昭和基地まであと少し

トッテン氷河沖の集中観測(往路分)は12月21日で終了し、「しらせ」はトッテン氷河沖の氷海を離脱して、昭和基地へ向かうため西へ進んでいました。(観測隊はいまどこ?

西航のあいだは、「糧食配布」をしたり、

糧食配布。基地を出て野外キャンプで調査を行うグループに、食材を分配します。
冷凍した肉や魚、パン、レトルト食品、野菜、調味料、飲み物など350品目以上を倉庫から搬出して、グループごとの量に分け、梱包しました。
撮影:JARE61 寺村たから 2019年12月21日

調査地で アンテナを設置するための訓練をしたり、

基地を離れて野外調査をするときは、昭和基地との連絡には主に無線機を使用します。
無線は安否確認の要。HF無線のアンテナを立てる訓練を行いました。
撮影:JARE61 寺村たから 2019年12月22日

ヘリコプター搭乗訓練を受けたり、

調査地への移動や、空からの観測には、しらせ所有のヘリ2機に加えて、観測隊でチャーターしたヘリも使います。
中央がチャーターヘリのパイロット、佐藤さん。
撮影:JARE61 寺村たから 2019年12月24日

安全に関する講習を受けたり、

過去に観測隊参加経験のある隊員が講師となり、安全講習を実施しました。
撮影:JARE61 寺村たから 2019年12月24日

と、昭和基地到着後の活動へ向けて、準備や訓練を実施しました。

今日12月28日の早朝、リュツォ・ホルム湾の「St. BP(ステーション・ビーピー)」と呼ばれる地点に到着。ここでいったん停泊します。

St.BP付近のようす
撮影:JARE61 寺村たから 2019年12月28日

海底圧力計を投下。2年間、海底で観測を続け、63次隊で回収する予定です。

海底圧力計の投下
撮影:JARE61 寺村たから 2019年12月28日

また、海氷の厚さを測定する「EMセンサー」を船の外に設置しました。しらせから横に突き出すようにアームを伸ばし、そこに吊り下げました。

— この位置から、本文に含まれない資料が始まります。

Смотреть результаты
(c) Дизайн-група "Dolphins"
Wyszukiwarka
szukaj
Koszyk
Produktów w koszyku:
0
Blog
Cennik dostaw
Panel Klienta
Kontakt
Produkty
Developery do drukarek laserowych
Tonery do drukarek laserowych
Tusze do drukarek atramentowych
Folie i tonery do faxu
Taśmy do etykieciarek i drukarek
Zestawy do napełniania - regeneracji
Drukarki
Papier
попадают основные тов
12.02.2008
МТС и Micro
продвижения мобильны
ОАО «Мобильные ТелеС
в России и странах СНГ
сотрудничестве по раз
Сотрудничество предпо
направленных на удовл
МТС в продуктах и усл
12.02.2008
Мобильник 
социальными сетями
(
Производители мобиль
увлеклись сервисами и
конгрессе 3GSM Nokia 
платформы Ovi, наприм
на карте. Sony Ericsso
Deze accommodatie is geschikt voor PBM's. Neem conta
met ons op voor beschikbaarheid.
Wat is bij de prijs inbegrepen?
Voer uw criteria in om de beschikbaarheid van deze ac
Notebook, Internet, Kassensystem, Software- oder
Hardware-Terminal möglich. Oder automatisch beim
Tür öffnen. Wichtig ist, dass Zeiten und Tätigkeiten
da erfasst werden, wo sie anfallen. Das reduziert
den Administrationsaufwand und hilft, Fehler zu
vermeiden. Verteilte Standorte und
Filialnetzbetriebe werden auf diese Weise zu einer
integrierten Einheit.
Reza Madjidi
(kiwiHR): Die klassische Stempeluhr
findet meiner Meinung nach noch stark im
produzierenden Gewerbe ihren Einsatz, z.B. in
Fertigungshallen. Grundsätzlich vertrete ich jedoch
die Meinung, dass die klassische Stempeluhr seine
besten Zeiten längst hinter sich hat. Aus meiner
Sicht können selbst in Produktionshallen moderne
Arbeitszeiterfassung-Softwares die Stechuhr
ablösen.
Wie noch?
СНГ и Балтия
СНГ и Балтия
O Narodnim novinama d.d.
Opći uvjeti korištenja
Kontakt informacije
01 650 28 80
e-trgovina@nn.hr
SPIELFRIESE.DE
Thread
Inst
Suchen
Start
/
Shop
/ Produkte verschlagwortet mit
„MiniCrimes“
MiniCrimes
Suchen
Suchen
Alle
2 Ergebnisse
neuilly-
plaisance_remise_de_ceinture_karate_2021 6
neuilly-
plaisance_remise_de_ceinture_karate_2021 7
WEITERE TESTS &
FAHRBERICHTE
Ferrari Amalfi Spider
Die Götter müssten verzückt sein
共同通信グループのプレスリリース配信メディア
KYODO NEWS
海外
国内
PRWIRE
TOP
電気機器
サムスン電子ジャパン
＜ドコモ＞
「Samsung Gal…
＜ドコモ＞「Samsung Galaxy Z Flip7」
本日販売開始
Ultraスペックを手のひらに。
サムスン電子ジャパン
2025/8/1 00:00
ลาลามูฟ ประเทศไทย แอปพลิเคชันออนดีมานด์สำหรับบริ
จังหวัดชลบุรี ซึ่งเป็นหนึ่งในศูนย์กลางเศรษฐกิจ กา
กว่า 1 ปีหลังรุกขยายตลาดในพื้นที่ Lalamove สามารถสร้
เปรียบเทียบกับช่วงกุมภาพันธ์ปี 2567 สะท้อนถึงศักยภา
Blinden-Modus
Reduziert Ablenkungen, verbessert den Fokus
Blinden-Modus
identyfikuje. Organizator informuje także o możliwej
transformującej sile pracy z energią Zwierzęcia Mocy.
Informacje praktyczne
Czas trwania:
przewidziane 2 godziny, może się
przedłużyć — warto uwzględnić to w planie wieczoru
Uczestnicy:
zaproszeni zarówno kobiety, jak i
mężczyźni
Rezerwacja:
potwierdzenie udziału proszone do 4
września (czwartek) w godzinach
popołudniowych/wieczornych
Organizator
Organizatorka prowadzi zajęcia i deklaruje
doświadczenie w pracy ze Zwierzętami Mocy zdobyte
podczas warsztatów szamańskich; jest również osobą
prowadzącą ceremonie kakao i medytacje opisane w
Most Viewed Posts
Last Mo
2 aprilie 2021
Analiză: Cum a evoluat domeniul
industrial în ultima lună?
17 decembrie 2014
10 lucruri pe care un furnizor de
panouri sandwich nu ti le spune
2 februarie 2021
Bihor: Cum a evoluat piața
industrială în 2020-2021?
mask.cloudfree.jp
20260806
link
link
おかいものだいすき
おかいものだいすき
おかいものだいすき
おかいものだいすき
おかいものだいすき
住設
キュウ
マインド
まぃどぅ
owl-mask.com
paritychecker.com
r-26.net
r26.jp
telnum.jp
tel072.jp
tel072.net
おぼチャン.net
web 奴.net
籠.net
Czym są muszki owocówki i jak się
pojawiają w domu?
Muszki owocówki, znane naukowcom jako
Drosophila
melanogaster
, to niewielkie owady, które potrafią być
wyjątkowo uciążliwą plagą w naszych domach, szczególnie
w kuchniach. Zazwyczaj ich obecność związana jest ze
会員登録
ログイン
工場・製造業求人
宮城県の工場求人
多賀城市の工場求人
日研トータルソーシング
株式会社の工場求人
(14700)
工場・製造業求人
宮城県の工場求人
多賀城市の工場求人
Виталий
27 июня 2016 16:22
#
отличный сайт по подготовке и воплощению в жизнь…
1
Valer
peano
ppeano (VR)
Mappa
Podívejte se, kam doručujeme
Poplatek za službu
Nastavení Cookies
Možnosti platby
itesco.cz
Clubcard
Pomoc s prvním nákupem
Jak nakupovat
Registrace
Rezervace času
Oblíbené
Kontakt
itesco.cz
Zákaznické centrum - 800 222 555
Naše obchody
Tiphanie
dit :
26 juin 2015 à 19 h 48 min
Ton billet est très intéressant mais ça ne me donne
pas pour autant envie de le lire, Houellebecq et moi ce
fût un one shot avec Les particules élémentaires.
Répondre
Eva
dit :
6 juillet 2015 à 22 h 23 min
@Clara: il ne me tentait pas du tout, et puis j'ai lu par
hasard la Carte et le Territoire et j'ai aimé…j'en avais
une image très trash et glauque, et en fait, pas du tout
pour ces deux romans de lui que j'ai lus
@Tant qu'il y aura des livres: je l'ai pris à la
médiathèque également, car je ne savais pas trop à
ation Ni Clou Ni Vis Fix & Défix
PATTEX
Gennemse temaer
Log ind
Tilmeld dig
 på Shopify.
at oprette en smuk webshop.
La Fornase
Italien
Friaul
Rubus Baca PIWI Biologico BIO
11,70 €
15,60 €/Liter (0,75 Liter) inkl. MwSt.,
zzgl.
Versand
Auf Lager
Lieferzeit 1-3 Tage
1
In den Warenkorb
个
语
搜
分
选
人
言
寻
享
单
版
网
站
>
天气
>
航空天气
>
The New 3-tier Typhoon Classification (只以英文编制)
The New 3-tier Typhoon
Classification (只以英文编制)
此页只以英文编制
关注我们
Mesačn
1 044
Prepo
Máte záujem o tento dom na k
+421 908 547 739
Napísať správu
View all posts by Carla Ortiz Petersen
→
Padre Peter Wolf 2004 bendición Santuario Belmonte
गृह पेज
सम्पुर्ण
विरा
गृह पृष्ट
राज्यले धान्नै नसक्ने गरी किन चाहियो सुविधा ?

EMセンサーの取り付け。航行しながら海氷の厚さを測定する装置です。
撮影:JARE61 寺村たから 2019年12月28日

これらの作業が終わった午前9時過ぎ、しらせが航行を再開。南下して氷海域に入ると、景色が一変しました。

氷海に進入。しらせの上部見張所(通称:鳩小屋)から撮影。
撮影:JARE61 寺村たから 2019年12月28日
鳩小屋から見た後ろ方向。しらせの航跡の先に、氷海域の境界が見える。
撮影:JARE61 寺村たから 2019年12月28日

トッテン氷河沖でも海氷域に入りましたが、昭和基地のあるリュツォ・ホルム湾では、海氷や空の色も違って見える気がします。

船首に集まり、しらせの砕氷航行を見学する隊員ら。
撮影:JARE61 寺村たから 2019年12月28日

いよいよ昭和基地に近づいてきました。